* What is expected
Drop every picture, then repeat the records exactly.

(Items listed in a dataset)
####################
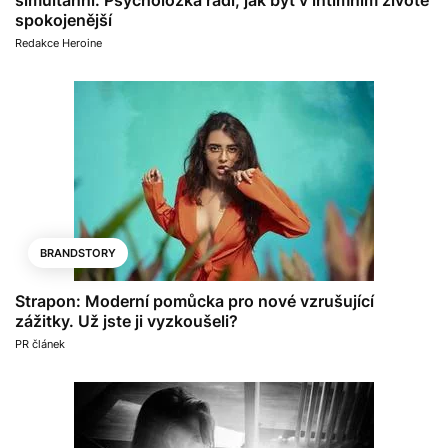
spokojenější
Redakce Heroine
BRANDSTORY
Strapon: Moderní pomůcka pro nové vzrušující
zážitky. Už jste ji vyzkoušeli?
PR článek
####################
* Response box
spokojenější
Redakce Heroine
BRANDSTORY
Strapon: Moderní pomůcka pro nové vzrušující
zážitky. Už jste ji vyzkoušeli?
PR článek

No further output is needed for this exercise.